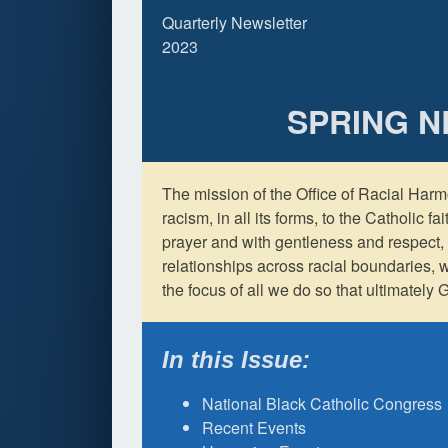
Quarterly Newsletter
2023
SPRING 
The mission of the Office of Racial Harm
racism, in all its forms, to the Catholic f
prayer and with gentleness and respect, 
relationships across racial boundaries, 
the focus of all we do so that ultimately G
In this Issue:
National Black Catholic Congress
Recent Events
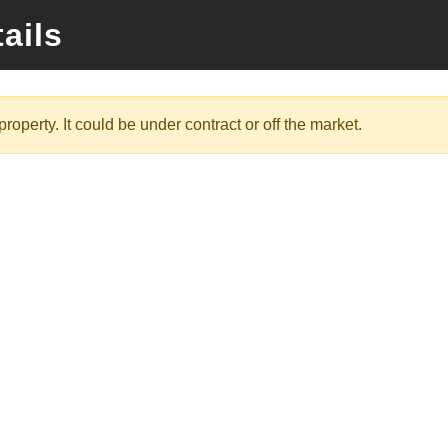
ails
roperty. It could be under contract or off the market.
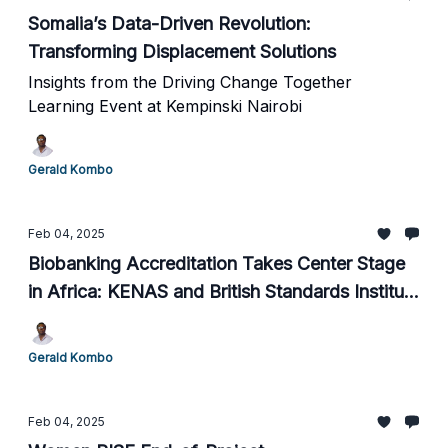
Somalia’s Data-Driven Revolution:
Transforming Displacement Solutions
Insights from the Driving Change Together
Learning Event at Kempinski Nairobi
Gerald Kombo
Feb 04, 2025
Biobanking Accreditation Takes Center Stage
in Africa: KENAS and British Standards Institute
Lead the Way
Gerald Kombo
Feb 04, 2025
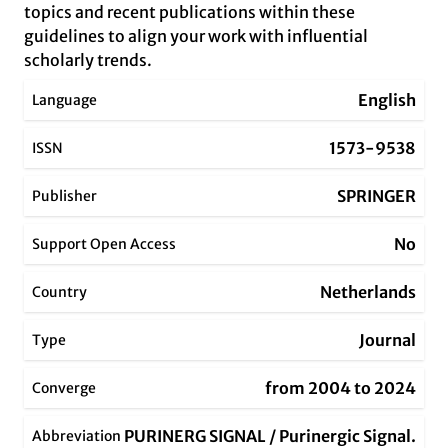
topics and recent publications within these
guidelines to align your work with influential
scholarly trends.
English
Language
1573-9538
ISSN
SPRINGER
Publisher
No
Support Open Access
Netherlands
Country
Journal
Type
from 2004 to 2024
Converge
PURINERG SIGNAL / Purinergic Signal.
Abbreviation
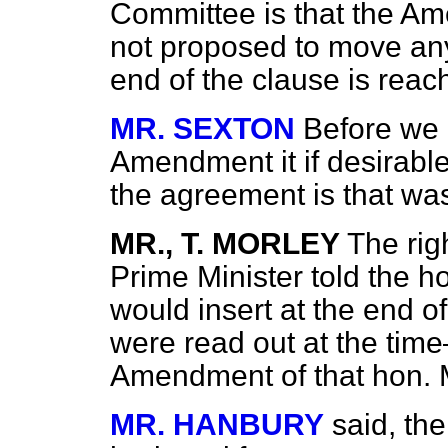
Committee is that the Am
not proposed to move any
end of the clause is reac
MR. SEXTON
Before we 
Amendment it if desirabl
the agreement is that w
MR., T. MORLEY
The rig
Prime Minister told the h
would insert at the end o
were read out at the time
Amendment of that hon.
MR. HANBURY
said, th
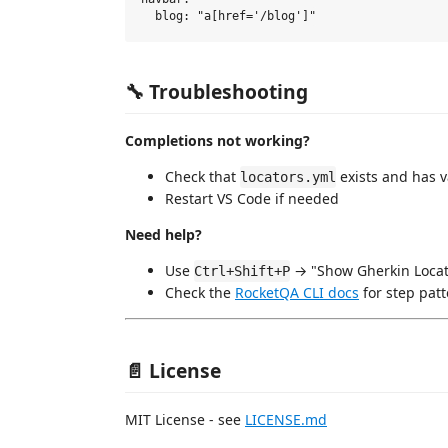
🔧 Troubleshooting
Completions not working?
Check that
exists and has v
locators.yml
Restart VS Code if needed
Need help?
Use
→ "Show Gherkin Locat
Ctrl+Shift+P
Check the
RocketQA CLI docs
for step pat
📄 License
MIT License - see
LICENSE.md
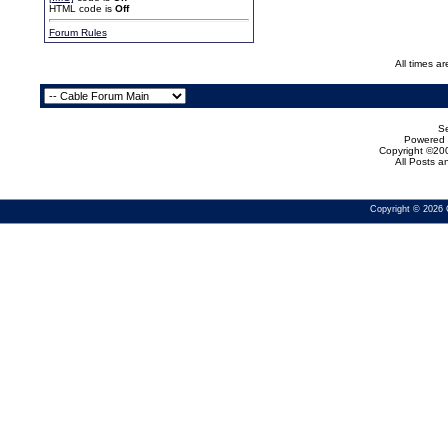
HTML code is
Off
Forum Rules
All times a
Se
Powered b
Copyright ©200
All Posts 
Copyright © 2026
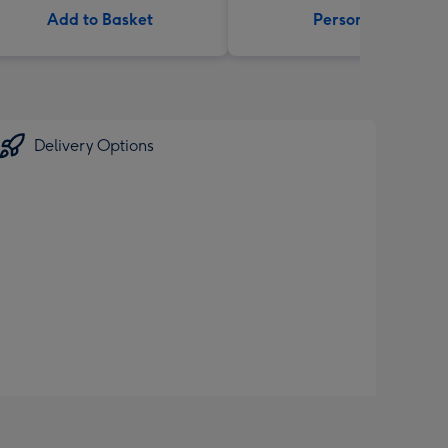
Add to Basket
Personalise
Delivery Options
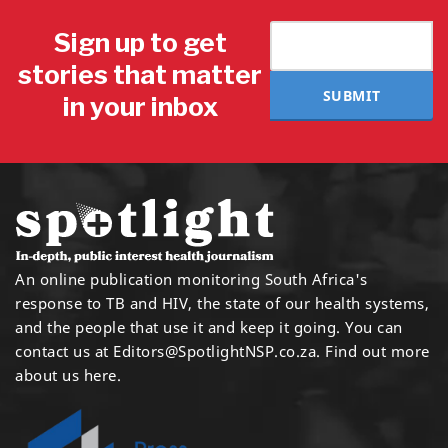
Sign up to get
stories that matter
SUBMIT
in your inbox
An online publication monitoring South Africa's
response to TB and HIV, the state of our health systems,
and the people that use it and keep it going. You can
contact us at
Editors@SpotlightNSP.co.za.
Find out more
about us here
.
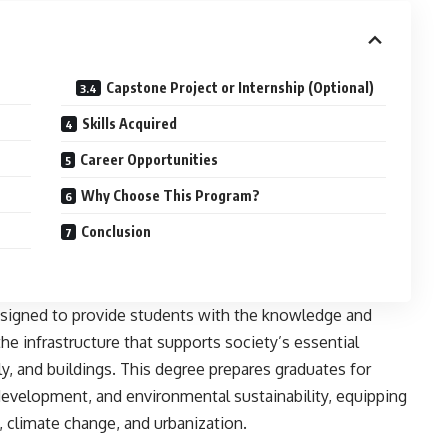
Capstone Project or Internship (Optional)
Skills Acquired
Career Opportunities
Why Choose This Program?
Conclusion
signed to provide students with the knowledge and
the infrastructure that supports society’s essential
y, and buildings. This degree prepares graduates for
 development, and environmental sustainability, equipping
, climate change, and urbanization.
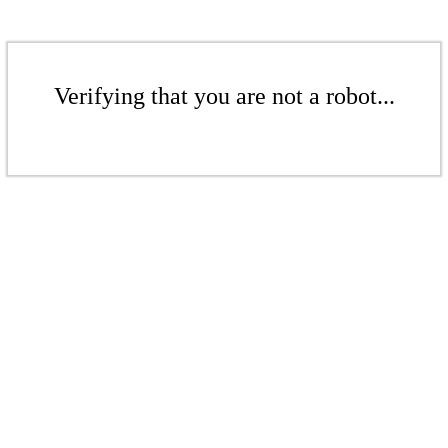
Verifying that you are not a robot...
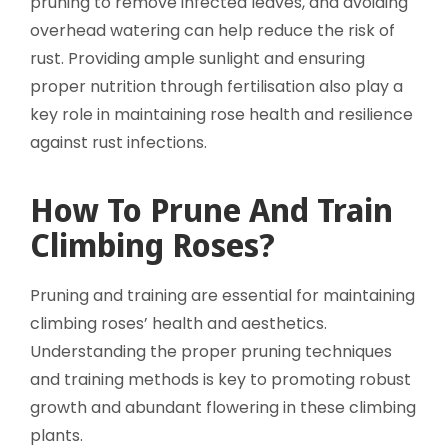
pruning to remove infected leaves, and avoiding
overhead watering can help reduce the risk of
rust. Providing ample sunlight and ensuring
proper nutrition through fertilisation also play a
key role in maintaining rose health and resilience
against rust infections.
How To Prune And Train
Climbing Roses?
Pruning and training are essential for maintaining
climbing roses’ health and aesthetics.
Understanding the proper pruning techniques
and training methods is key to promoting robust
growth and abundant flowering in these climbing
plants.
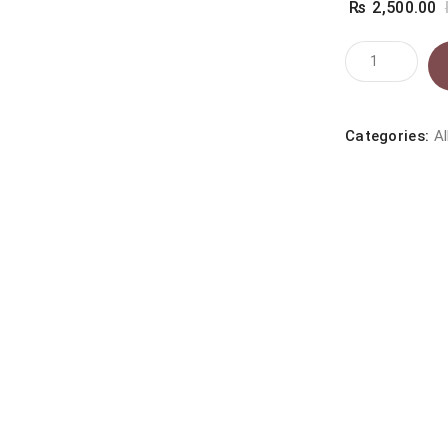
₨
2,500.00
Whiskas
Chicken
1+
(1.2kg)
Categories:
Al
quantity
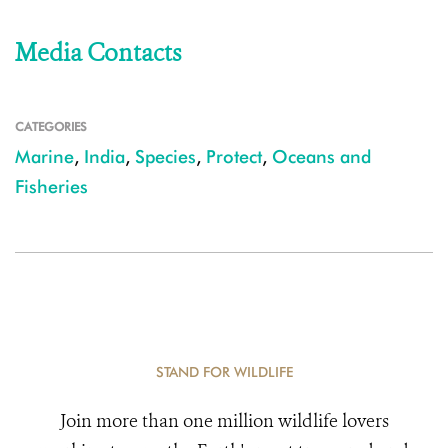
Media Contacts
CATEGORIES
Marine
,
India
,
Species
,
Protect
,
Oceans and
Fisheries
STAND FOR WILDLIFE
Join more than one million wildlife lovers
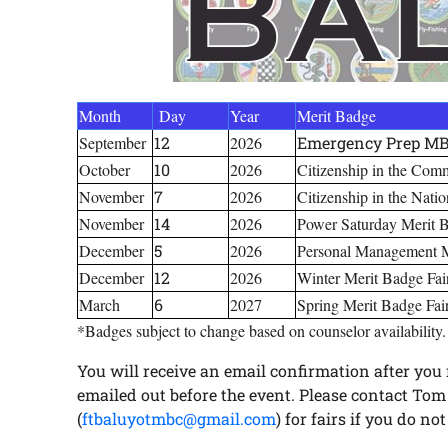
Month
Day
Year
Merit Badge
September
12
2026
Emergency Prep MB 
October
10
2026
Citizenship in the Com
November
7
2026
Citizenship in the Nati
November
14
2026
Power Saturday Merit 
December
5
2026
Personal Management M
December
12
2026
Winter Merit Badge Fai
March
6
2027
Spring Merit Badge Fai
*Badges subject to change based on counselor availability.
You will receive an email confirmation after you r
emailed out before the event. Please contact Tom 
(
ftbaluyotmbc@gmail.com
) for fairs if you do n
━━━
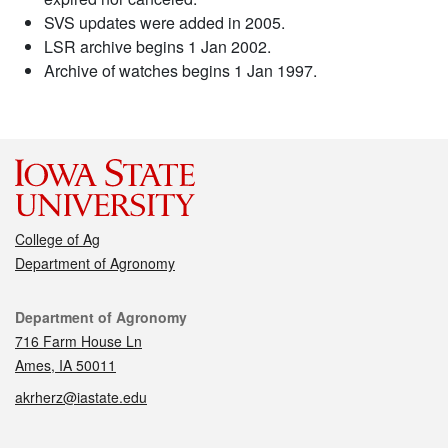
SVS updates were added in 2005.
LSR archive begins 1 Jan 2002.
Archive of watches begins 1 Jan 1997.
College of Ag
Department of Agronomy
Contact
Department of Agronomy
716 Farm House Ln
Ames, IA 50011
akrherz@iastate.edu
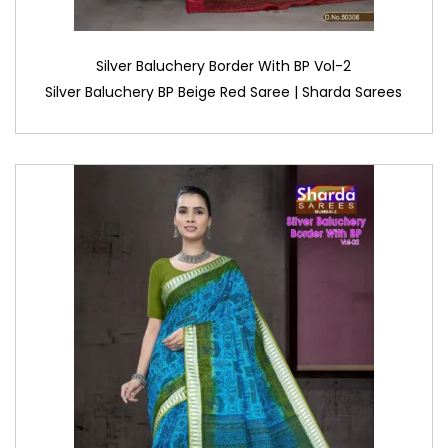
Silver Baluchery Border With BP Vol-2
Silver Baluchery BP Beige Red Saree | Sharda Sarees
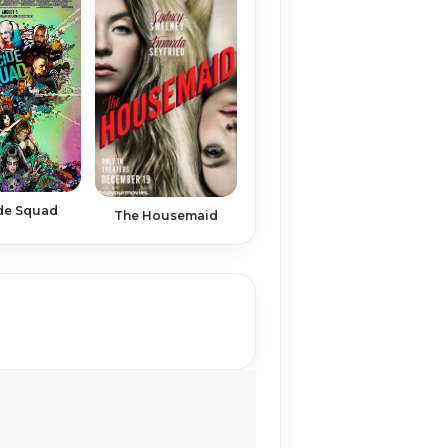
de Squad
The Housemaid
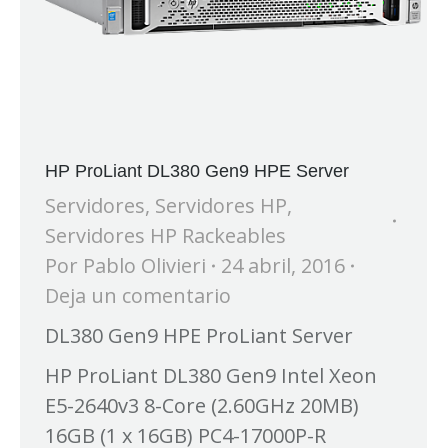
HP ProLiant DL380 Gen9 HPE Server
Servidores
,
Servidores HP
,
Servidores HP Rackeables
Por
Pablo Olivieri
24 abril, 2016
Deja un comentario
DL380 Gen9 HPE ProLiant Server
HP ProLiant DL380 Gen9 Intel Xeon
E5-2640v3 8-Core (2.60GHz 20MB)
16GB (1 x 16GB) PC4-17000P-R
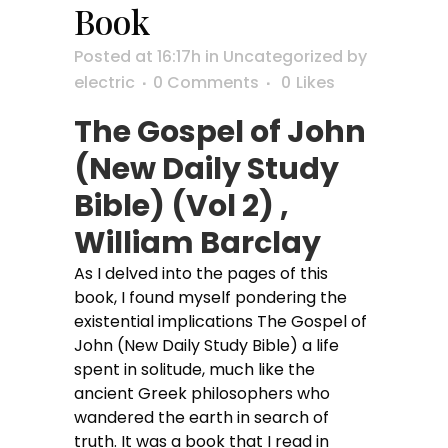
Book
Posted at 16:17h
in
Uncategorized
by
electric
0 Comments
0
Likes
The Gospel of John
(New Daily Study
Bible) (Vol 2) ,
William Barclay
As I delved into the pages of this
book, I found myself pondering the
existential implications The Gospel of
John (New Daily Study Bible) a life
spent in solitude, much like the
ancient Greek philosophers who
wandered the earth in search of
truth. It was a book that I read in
━━━
ABOUT THIS TASK: The reply should hold exactly the lines above, starting at the line with "24 abril, 2016" and ending at the line with "truth. It was a book that I read in", and no pictures.

ANSWER FOR THIS EXERCISE:
24 abril, 2016
Deja un comentario
DL380 Gen9 HPE ProLiant Server
HP ProLiant DL380 Gen9 Intel Xeon
E5-2640v3 8-Core (2.60GHz 20MB)
16GB (1 x 16GB) PC4-17000P-R
Book
Posted at 16:17h
in
Uncategorized
by
electric
0 Comments
0
Likes
The Gospel of John
(New Daily Study
Bible) (Vol 2) ,
William Barclay
As I delved into the pages of this
book, I found myself pondering the
existential implications The Gospel of
John (New Daily Study Bible) a life
spent in solitude, much like the
ancient Greek philosophers who
wandered the earth in search of
truth. It was a book that I read in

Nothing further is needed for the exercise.